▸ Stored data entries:
....................
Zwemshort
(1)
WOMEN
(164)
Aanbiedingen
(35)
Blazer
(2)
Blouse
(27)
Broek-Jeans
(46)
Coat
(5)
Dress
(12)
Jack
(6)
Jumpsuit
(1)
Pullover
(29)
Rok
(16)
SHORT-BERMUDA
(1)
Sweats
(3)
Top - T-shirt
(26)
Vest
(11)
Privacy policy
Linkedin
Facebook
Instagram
....................
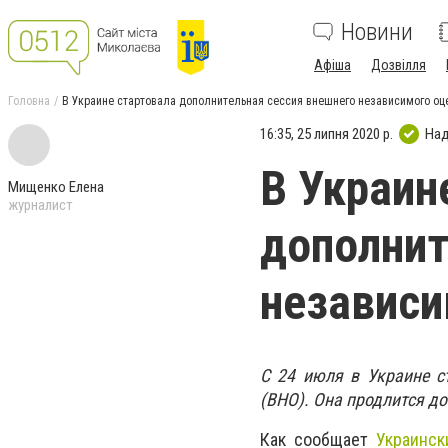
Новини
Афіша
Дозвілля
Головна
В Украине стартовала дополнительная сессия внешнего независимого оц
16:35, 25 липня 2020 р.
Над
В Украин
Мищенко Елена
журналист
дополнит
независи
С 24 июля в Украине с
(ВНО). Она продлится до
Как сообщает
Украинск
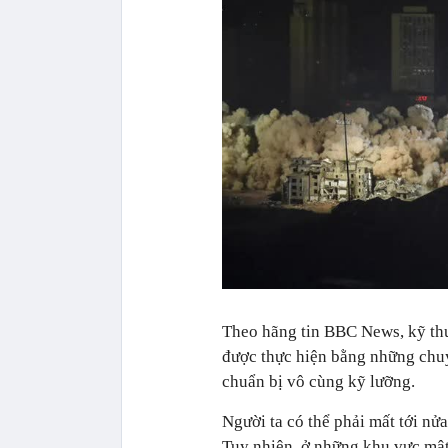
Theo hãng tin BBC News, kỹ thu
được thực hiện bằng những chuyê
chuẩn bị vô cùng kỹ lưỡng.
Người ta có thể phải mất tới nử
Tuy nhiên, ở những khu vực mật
....................
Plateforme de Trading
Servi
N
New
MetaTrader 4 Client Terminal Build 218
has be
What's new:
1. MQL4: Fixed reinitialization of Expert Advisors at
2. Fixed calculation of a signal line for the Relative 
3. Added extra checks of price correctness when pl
....................
▸ YOUR TASK:
Range to copy from the records above: the line containing "Как сообщает" to the line containing "Tuy nhiên, ở những khu vực mật", both included. Output those lines exactly and only those, skipping pictures.

▸ ANSWER SECTION:
Как сообщает
Украинск
Theo hãng tin BBC News, kỹ thu
được thực hiện bằng những chuyê
chuẩn bị vô cùng kỹ lưỡng.
Người ta có thể phải mất tới nử
Tuy nhiên, ở những khu vực mật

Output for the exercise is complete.